- [Work request]: Among the records below, find the lines with the word "viên" and copy them.

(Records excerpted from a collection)
——

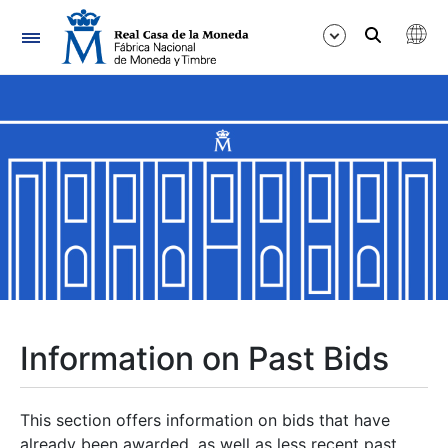
Navigation
Show/Hide
Show/Hide
Show/Hide
Show/Hide
Show/Hide
Information on Past Bids
Show/Hide
This section offers information on bids that have
already been awarded, as well as less recent past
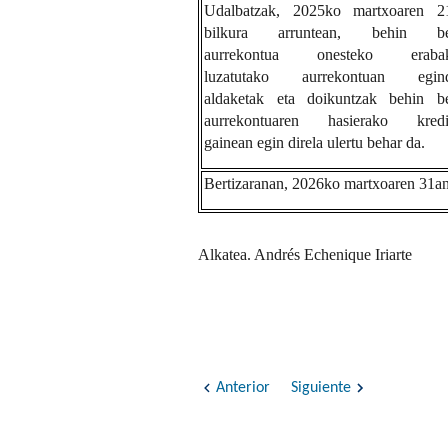
Udalbatzak, 2025ko martxoaren 2
bilkura arruntean, behin be
aurrekontua onesteko erabak
luzatutako aurrekontuan egin
aldaketak eta doikuntzak behin be
aurrekontuaren hasierako kredi
gainean egin direla ulertu behar da.
Bertizaranan, 2026ko martxoaren 31a
Alkatea. Andrés Echenique Iriarte
Anterior
Siguiente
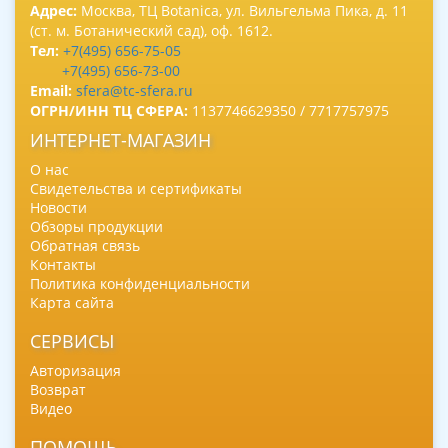
Адрес:
Москва, ТЦ Botanica, ул. Вильгельма Пика, д. 11
(ст. м. Ботанический сад), оф. 1612.
Тел:
+7(495) 656-75-05
+7(495) 656-73-00
Email:
sfera@tc-sfera.ru
ОГРН/ИНН ТЦ СФЕРА:
1137746629350 / 7717757975
ИНТЕРНЕТ-МАГАЗИН
О нас
Свидетельства и сертификаты
Новости
Обзоры продукции
Обратная связь
Контакты
Политика конфиденциальности
Карта сайта
СЕРВИСЫ
Авторизация
Возврат
Видео
ПОМОЩЬ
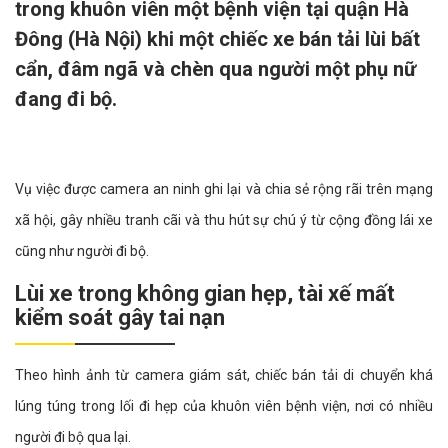
trong khuôn viên một bệnh viện tại quận Hà
Đông (Hà Nội) khi một chiếc xe bán tải lùi bất
cẩn, đâm ngã và chèn qua người một phụ nữ
đang đi bộ.
Vụ việc được camera an ninh ghi lại và chia sẻ rộng rãi trên mạng
xã hội, gây nhiều tranh cãi và thu hút sự chú ý từ cộng đồng lái xe
cũng như người đi bộ.
Lùi xe trong không gian hẹp, tài xế mất
kiểm soát gây tai nạn
Theo hình ảnh từ camera giám sát, chiếc bán tải di chuyển khá
lúng túng trong lối đi hẹp của khuôn viên bệnh viện, nơi có nhiều
người đi bộ qua lại.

——

- [Your solution]:
trong khuôn viên một bệnh viện tại quận Hà
lúng túng trong lối đi hẹp của khuôn viên bệnh viện, nơi có nhiều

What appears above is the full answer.